The one that started it all. The premiere episode of the series helped establish basically everything that was to come in the world of Westeros. It was in this episode fans learned of Cersei’s evil plotting, her affair with brother Jaime, the honorable nature of House Stark, and Jon Snow’s bastardliness. The opening scene also gave fans their first look at the sinister White Walkers before anyone knew what a White Walker was.
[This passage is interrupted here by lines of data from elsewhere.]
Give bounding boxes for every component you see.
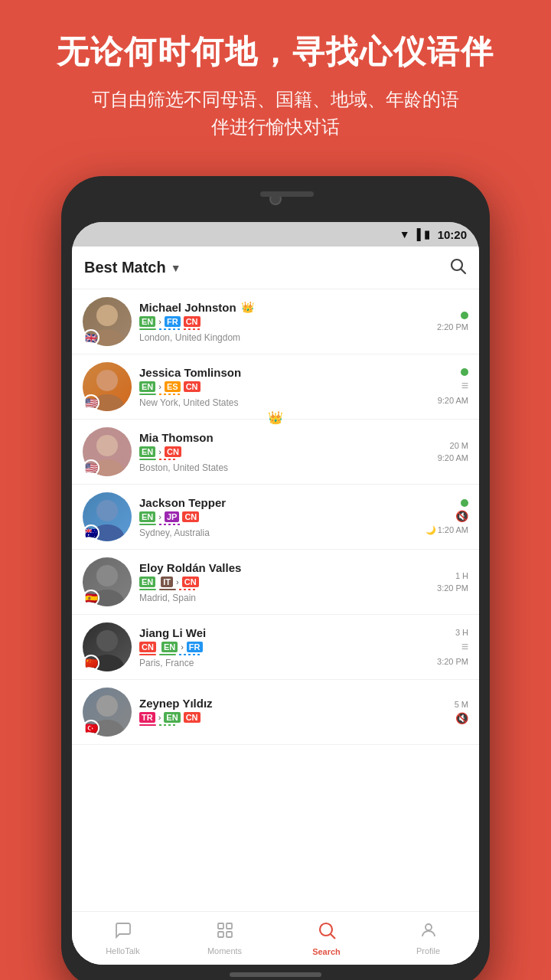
user-meta: 3 H ≡ 3:20 PM (422, 628, 468, 666)
svg-point-8 (96, 500, 118, 521)
nav-hellotalk-label: HelloTalk (106, 946, 140, 956)
phone-home-bar (230, 972, 321, 977)
wifi-icon: ▼ (399, 228, 410, 240)
user-location: Sydney, Australia (139, 528, 415, 538)
svg-point-14 (96, 695, 118, 717)
nav-search[interactable]: Search (276, 912, 377, 965)
avatar-wrap: 🇦🇺 (83, 492, 132, 541)
app-content: Best Match ▼ (72, 247, 479, 965)
lang-tr: TR (139, 712, 155, 723)
lang-it: IT (161, 577, 173, 587)
online-status (461, 499, 468, 507)
avatar-wrap: 🇨🇳 (83, 622, 132, 671)
user-name: Jiang Li Wei (139, 626, 206, 639)
user-info: Michael Johnston 👑 EN › FR CN (132, 301, 422, 343)
avatar-wrap: 🇪🇸 (83, 557, 132, 606)
menu-icon: ≡ (461, 640, 468, 654)
list-item[interactable]: 🇬🇧 Michael Johnston 👑 EN › FR CN (72, 289, 479, 354)
user-info: Zeynep Yıldız TR › EN CN (132, 697, 422, 728)
svg-point-10 (96, 565, 118, 586)
lang-en: EN (139, 316, 155, 327)
status-time: 10:20 (438, 228, 467, 241)
header-title[interactable]: Best Match ▼ (84, 259, 181, 276)
lang-cn: CN (184, 381, 201, 392)
user-info: Jessica Tomlinson EN › ES CN New York (132, 366, 422, 408)
user-location: London, United Kingdom (139, 332, 415, 343)
user-meta: 🔇 🌙 1:20 AM (422, 499, 468, 535)
nav-hellotalk[interactable]: HelloTalk (72, 912, 174, 965)
svg-point-4 (96, 370, 118, 391)
lang-cn: CN (139, 642, 156, 652)
msg-time: 3:20 PM (437, 583, 468, 593)
search-button[interactable] (448, 256, 467, 279)
sort-title-label: Best Match (84, 259, 166, 276)
flag-badge: 🇺🇸 (83, 459, 99, 476)
user-meta: ≡ 9:20 AM (422, 368, 468, 405)
lang-cn: CN (165, 446, 181, 457)
svg-point-12 (96, 630, 118, 652)
msg-time: 9:20 AM (438, 396, 468, 405)
lang-fr: FR (165, 316, 181, 327)
online-status (461, 312, 468, 319)
user-name: Jessica Tomlinson (139, 366, 241, 379)
svg-rect-17 (227, 923, 232, 929)
msg-time: 1:20 AM (438, 525, 468, 534)
flag-badge: 🇺🇸 (83, 394, 99, 411)
svg-point-20 (320, 923, 332, 936)
nav-profile[interactable]: Profile (377, 912, 479, 965)
battery-icon: ▮ (424, 228, 430, 240)
lang-fr: FR (187, 642, 203, 652)
list-item[interactable]: 🇺🇸 Mia Thomson EN › CN (72, 420, 479, 485)
app-header: Best Match ▼ (72, 247, 479, 289)
lang-row: TR › EN CN (139, 712, 415, 723)
flag-badge: 🇬🇧 (83, 329, 99, 346)
signal-icon: ▐ (413, 228, 421, 240)
svg-rect-18 (218, 932, 223, 937)
list-item[interactable]: 🇦🇺 Jackson Tepper EN › JP CN (72, 485, 479, 550)
svg-line-21 (331, 934, 335, 939)
status-icons: ▼ ▐ ▮ (399, 228, 430, 240)
lang-cn: CN (182, 511, 199, 522)
menu-icon: ≡ (461, 379, 468, 393)
list-item[interactable]: 🇪🇸 Eloy Roldán Valles EN IT › CN (72, 550, 479, 615)
search-icon (317, 920, 337, 945)
svg-rect-19 (227, 932, 232, 937)
user-meta: 20 M 9:20 AM (422, 441, 468, 462)
lang-row: EN IT › CN (139, 577, 415, 587)
lang-cn: CN (182, 577, 199, 587)
lang-en: EN (161, 642, 178, 652)
dropdown-arrow-icon: ▼ (171, 262, 181, 274)
list-item[interactable]: 🇹🇷 Zeynep Yıldız TR › EN CN (72, 680, 479, 745)
flag-badge: 🇹🇷 (83, 720, 99, 737)
svg-rect-16 (218, 923, 223, 929)
user-name: Jackson Tepper (139, 496, 226, 509)
lang-en: EN (164, 712, 180, 723)
svg-point-6 (96, 435, 118, 456)
nav-profile-label: Profile (416, 946, 440, 956)
user-info: Jackson Tepper EN › JP CN Sydney, Aus (132, 496, 422, 538)
user-list: 🇬🇧 Michael Johnston 👑 EN › FR CN (72, 289, 479, 911)
lang-en: EN (139, 511, 155, 522)
nav-moments[interactable]: Moments (174, 912, 276, 965)
msg-time: 9:20 AM (438, 453, 468, 462)
user-location: New York, United States (139, 397, 415, 408)
avatar-wrap: 🇬🇧 (83, 297, 132, 346)
time-ago: 3 H (455, 628, 468, 637)
user-name: Mia Thomson (139, 431, 214, 444)
time-ago: 1 H (455, 571, 468, 580)
msg-time: 2:20 PM (437, 322, 468, 332)
lang-row: CN EN › FR (139, 642, 415, 652)
lang-row: EN › FR CN (139, 316, 415, 327)
flag-badge: 🇨🇳 (83, 655, 99, 671)
status-bar: ▼ ▐ ▮ 10:20 (72, 222, 479, 247)
list-item[interactable]: 🇺🇸 Jessica Tomlinson EN › ES CN (72, 354, 479, 420)
list-item[interactable]: 🇨🇳 Jiang Li Wei CN EN › FR (72, 615, 479, 680)
crown-icon: 👑 (241, 301, 254, 313)
lang-row: EN › ES CN (139, 381, 415, 392)
time-ago: 20 M (450, 441, 468, 450)
avatar-wrap: 🇺🇸 (83, 362, 132, 411)
mute-icon: 🔇 (455, 510, 468, 522)
lang-jp: JP (165, 511, 179, 522)
user-location: Boston, United States (139, 462, 415, 473)
hellotalk-icon (114, 921, 132, 944)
9. The Mountain and the Viper
Season 4, Episode 8
This episode certainly gave all the people who complain about “Game of Thrones” being too violent something to talk about on Monday morning. There was plenty to love in this episode — like Sansa gaining some new-found confidence, and Daenerys learning of Jorah’s betrayal — but everyone knows it for the fight between the Mountain and Oberyn Martell. After an acrobatic assault, Oberyn has the Mountain on his back and defeated but — like a Bond villain — chooses to grandstand and launch into a monologue until his feet get knocked out from under him, and has his skull popped like a grape in the Mountain’s hands.
8. Baelor
Season 1, Episode 9
Before the first season’s penultimate episode, “Game of Thrones” was a solid show, but “Baelor” — and the beheading of then-central protagonist Ned Stark — elevated it to must-watch TV. The episode revealed to viewers “Game of Thrones’” hidden credo: nobody is safe and nothing is sacred.
7. The Winds of Winter
Season 6, Episode 10
Daenerys finally has her ships and army! There was plenty to love from the Season 6 finale — Jon being named the White Wolf and King in the North, watching Cersei’s plot to blow the Sept of Baelor unfold to German composer Ramin Djawadi’s “Light of the Seven” — but seeing the Mother of Dragon finally set sail for home after all these years was a rare positive note to end a season on.
6. The Door
Season 6, Episode 5
Hodor’s death remains the most devastating moment in the entirety of “Game of Thrones,” hands down. It wasn’t just that he went out like a hero — holding off a horde of wights so Bran and Meera could escape — but that he was predestined to die this way since he was a kid. “The Door” also finally gave viewers a taste of how powerful Bran’s abilities as the Three-Eyed Raven really were.